Immuta Automated Data Governance Platform
Data governance, the need to adhere to data security, legal and compliance policies, is a major challenge for IT organizations. Immuta's Automated Data Governance Platform provides no-code, automated data governance capabilities that enable business analysts and data scientists to securely collaborate using shared data, dashboards and scripts without the fear of violating data usage policies and industry regulations.
The Immuta system ensures compliance with the European General Data Protection Regulation (GDPR), the California Consumer Privacy Act (CCPA), and the Health Insurance Portability and Accountability Act (HIPAA).
Immuta also delivers automated data governance as a managed service via the AWS Marketplace.
Promethium Data Navigation System
Promethium is addressing the challenges of self-service data discovery and self-service analytics with its Data Navigation System, a data context platform that launched in October. DNS uses machine learning algorithms and natural language processing to provide users with the right data to answer the right question in just minutes by locating the relevant data, demonstrating how it needs to be assembled, automatically generating the SQL query to get the right data, and then executing the query.
The system integrates with existing databases, data warehouses, data lakes and cloud-based data sources as well as data management and business intelligence systems. DNS is provided on a Software-as-a-Service basis through a public cloud or a customer’s virtual private cloud, or through on-premises deployment.
Rockset has developed serverless search and analytics technology to perform operational analytics in the cloud that’s not possible with traditional transactional databases or data warehouses.
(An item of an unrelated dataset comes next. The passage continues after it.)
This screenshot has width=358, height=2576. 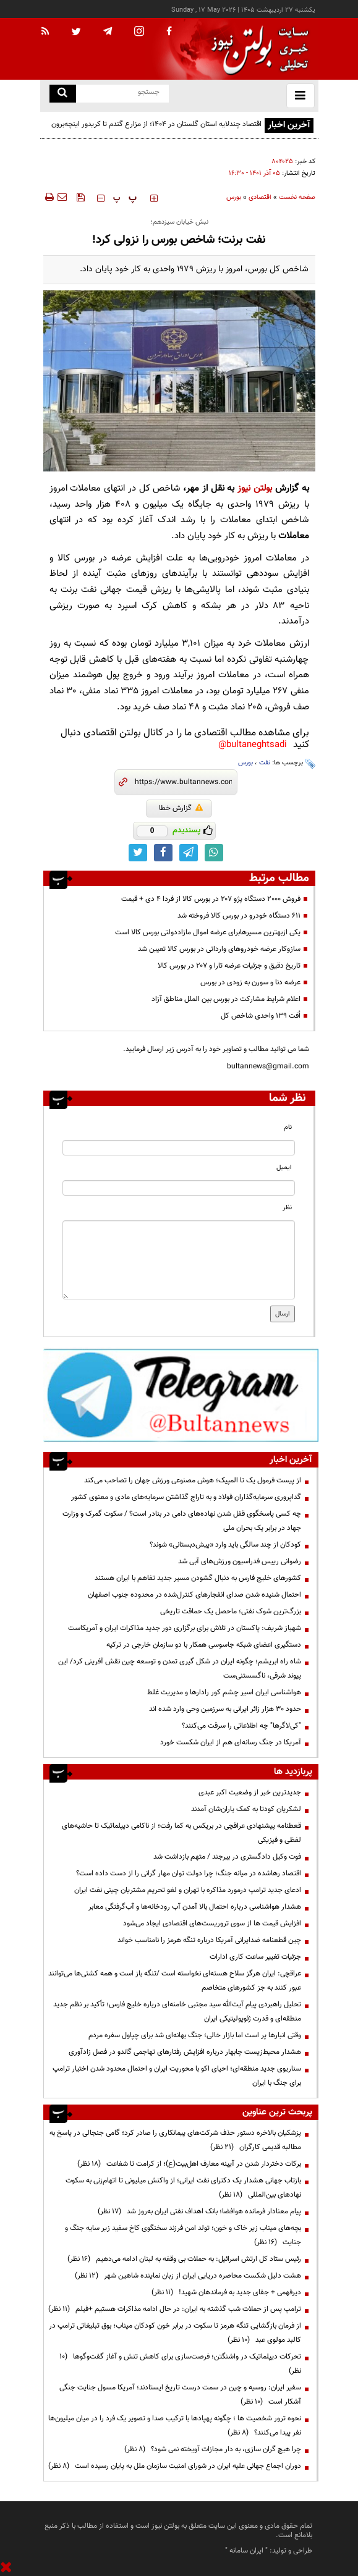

The Rockset system enables real-time SQL queries on terabytes of NoSQL data, providing a fast and simple way to ingest and query data to serve real-time APIs and live dashboards. The software works with data in a variety of sources including Amazon S3, Amazon DynamoDB, Amazon Kinesis and Amazon Redshift; Apache Kafka; and Google Cloud Storage.
Splunk Data Fabric Search and Splunk Data Stream Processor
Splunk introduced the 8.0 edition of its Splunk Enterprise software earlier this year with two breakthrough capabilities, Data Fabric Search and Data Stream Processor, that take the Splunk platform to the next level.
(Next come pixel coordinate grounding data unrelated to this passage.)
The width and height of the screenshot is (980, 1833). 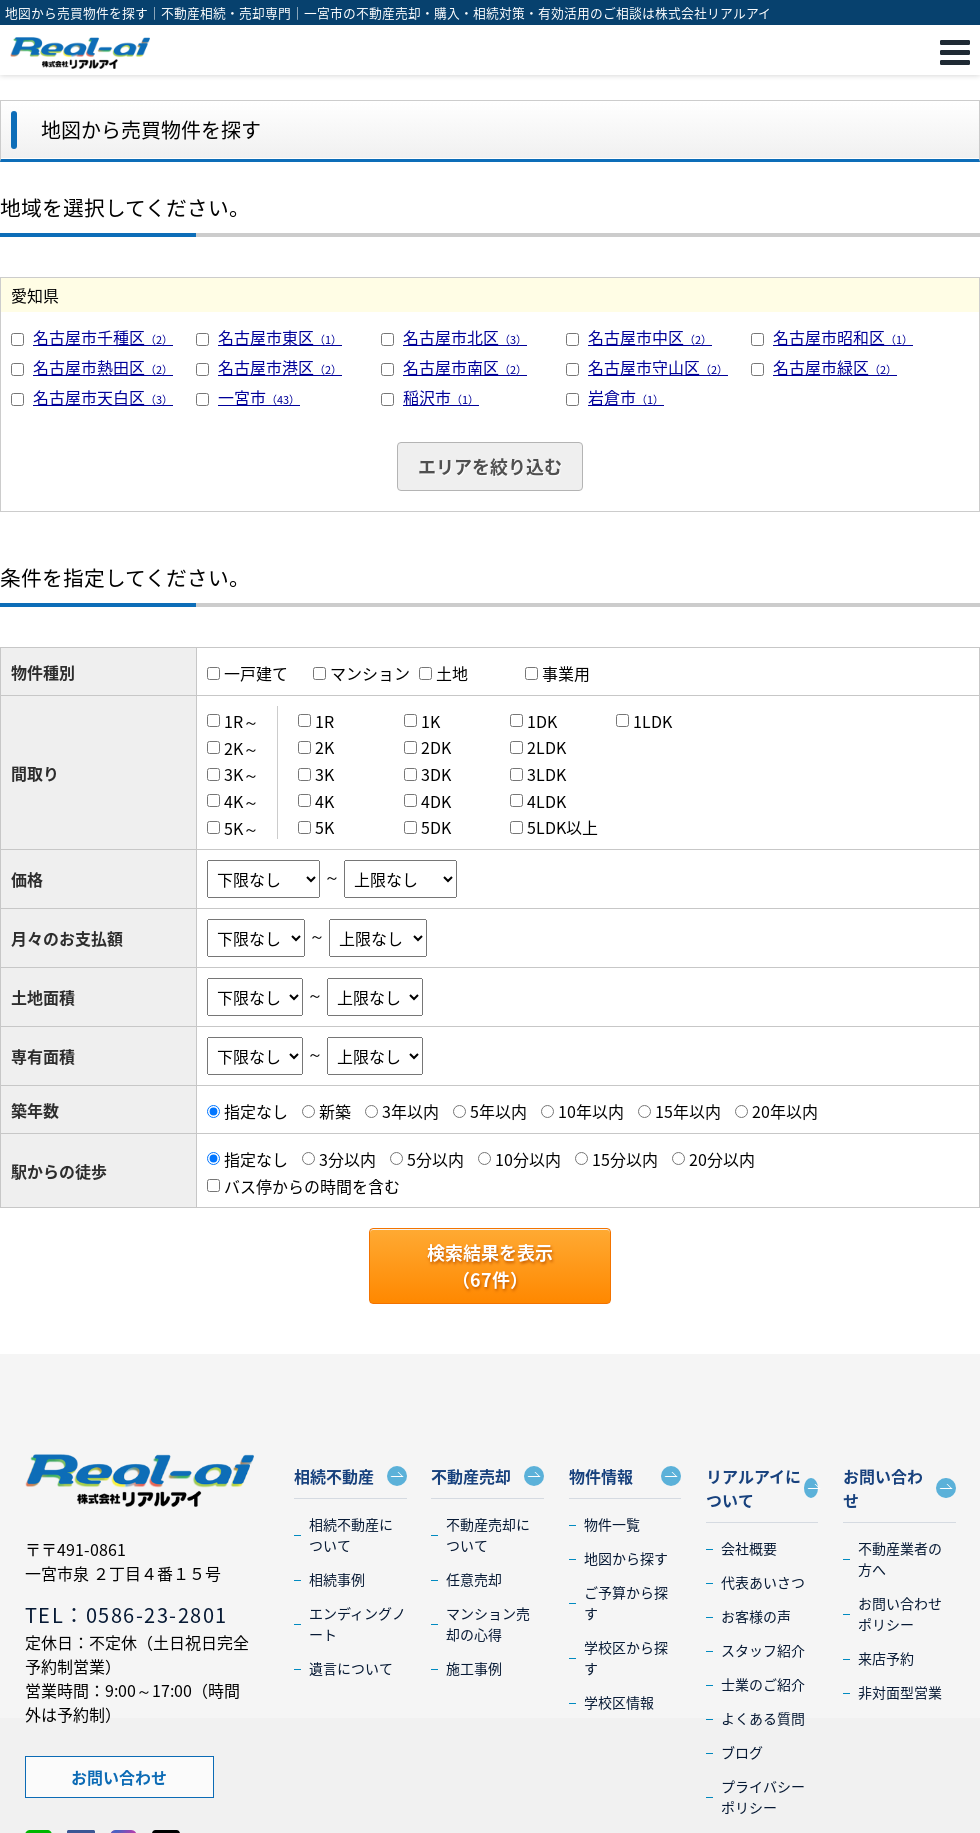 I want to click on 2LDK, so click(x=546, y=747).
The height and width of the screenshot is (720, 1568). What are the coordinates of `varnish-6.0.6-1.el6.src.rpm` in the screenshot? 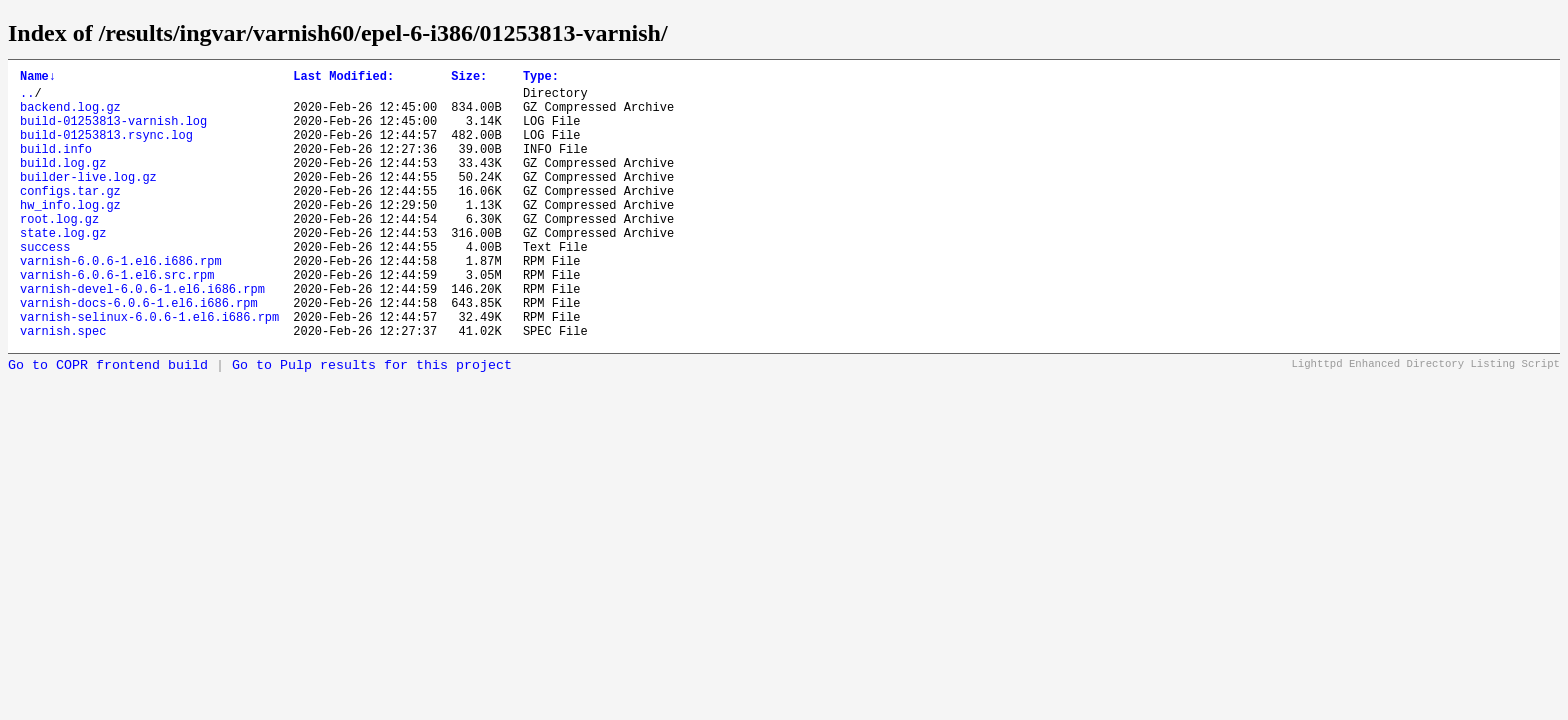 It's located at (117, 319).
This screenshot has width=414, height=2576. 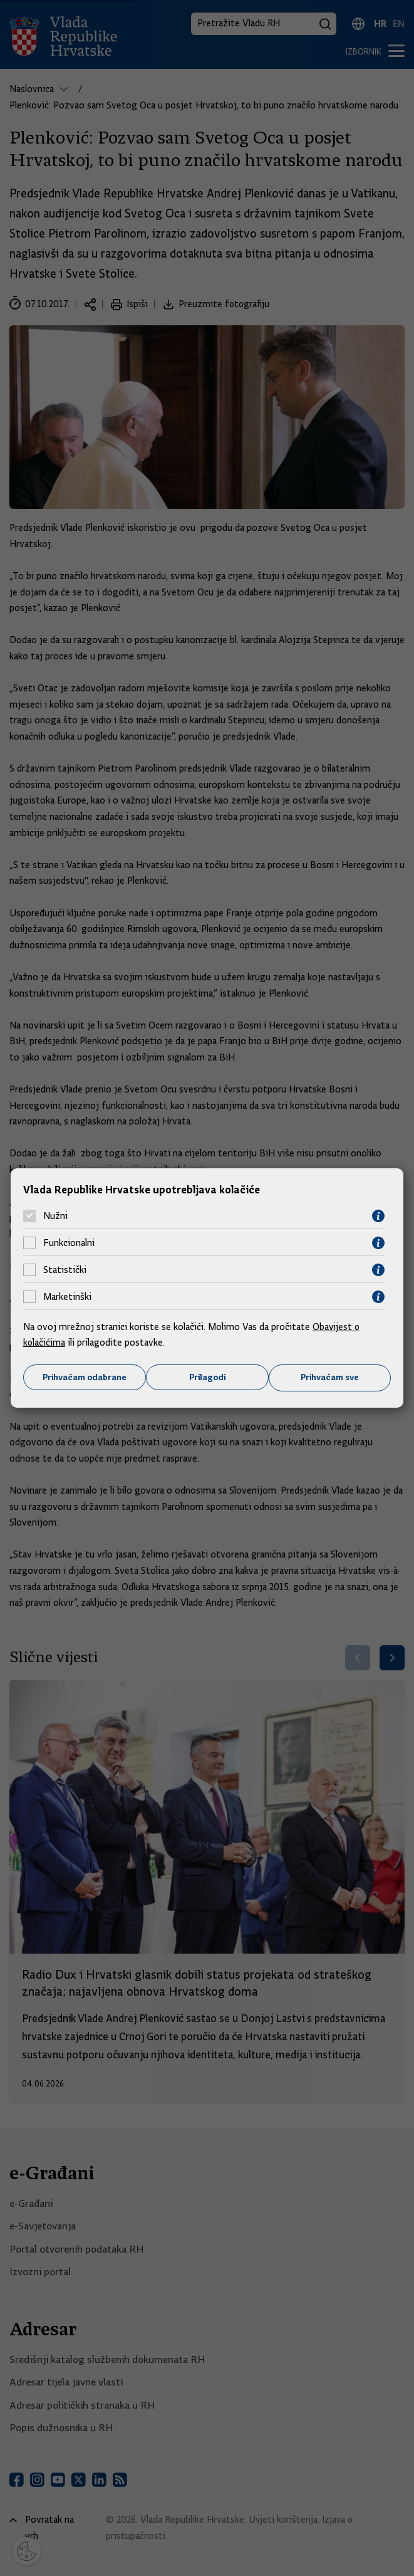 I want to click on Nužni, so click(x=55, y=1216).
Splunk Data Fabric Search speeds up complicated queries on massive data sets, even when the data is spread across multiple data sources. The technology leverages the distributed processing power of external compute engines such as Apache Spark to broaden the scope and capability of Splunk Enterprise.
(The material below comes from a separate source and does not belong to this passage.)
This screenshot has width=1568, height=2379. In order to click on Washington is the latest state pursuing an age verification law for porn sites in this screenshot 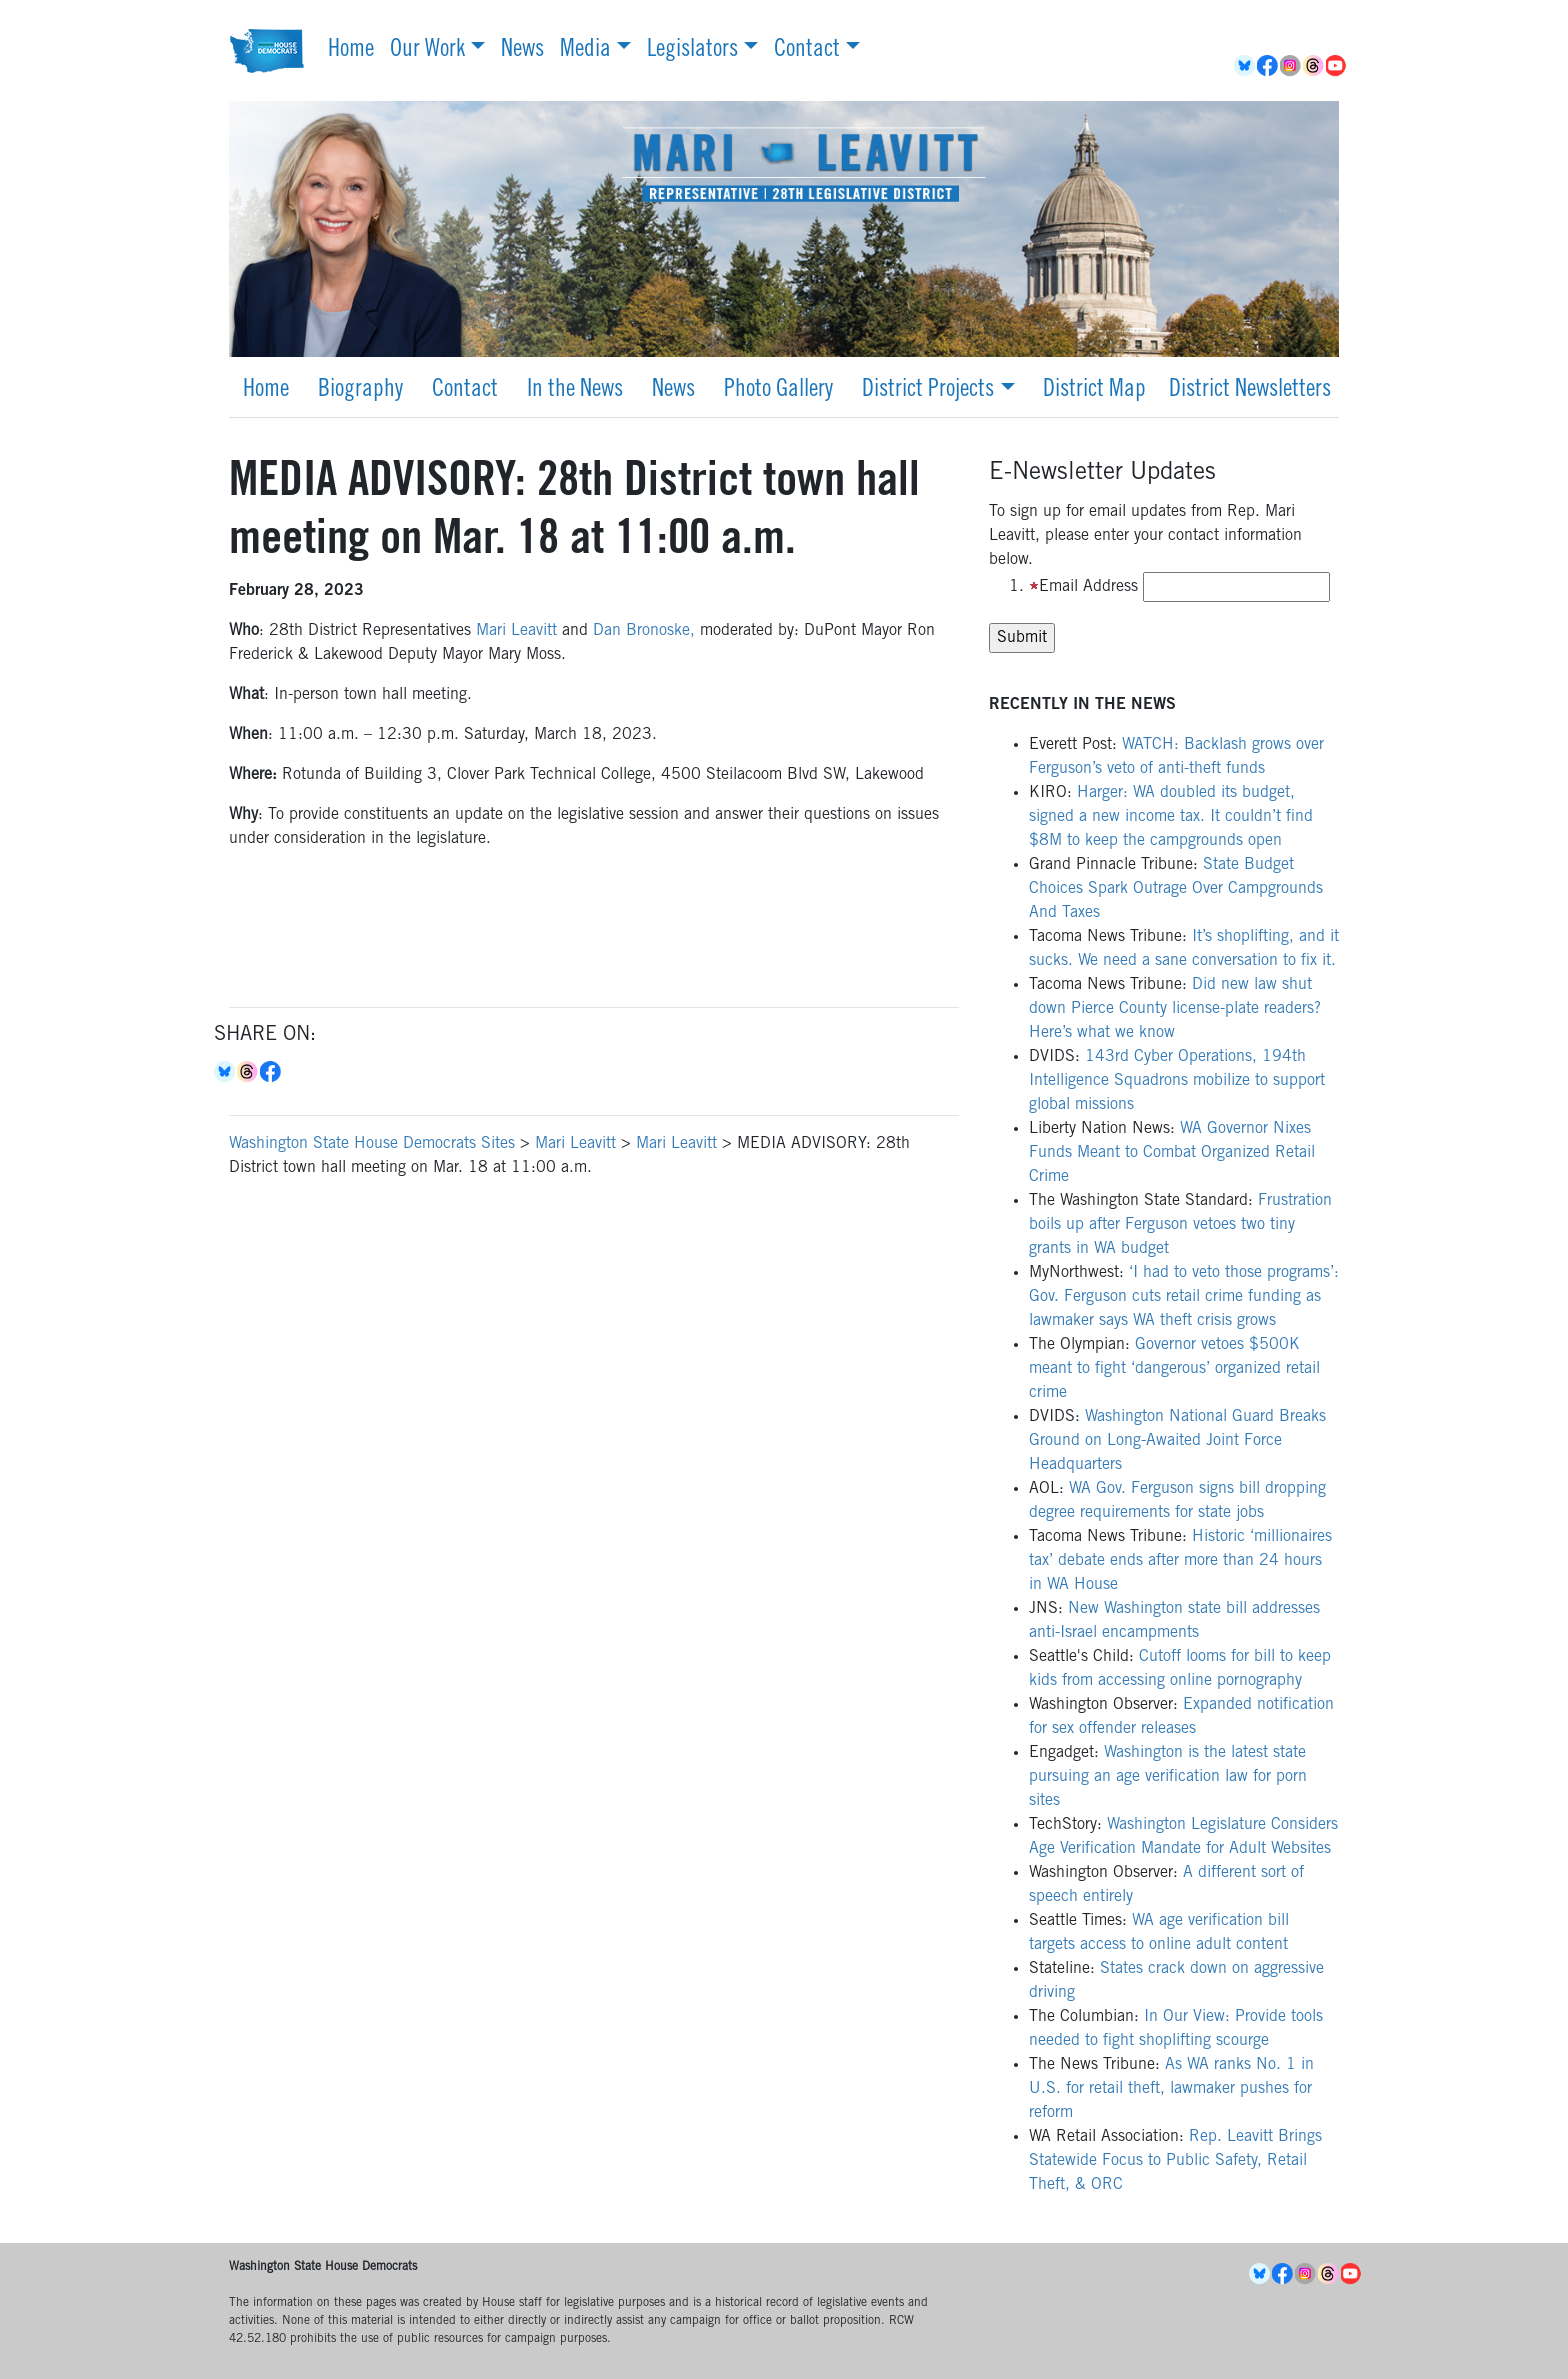 , I will do `click(1168, 1777)`.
Splunk Data Stream Processor continuously collects high-velocity, high-volume data from diverse sources and distributes insights to multiple destinations in real time. The software can perform complex transformations of the data during the processing stage before the data is indexed.
Tableau Ask Data
Tableau made a big jump into the realm of natural language processing (NLP) this year when it added Ask Data to its Tableau Server and Tableau Online analytical software. Ask Data makes it possible for everyday information workers to query data in a conversational manner, a capability that allows more people to engage with the business analytics platform and develop analytical insights without the need to learn data dimensions, structures or measures.
Ask Data is based on NLP technology Tableau acquired when it bought ClearGraph in August 2017.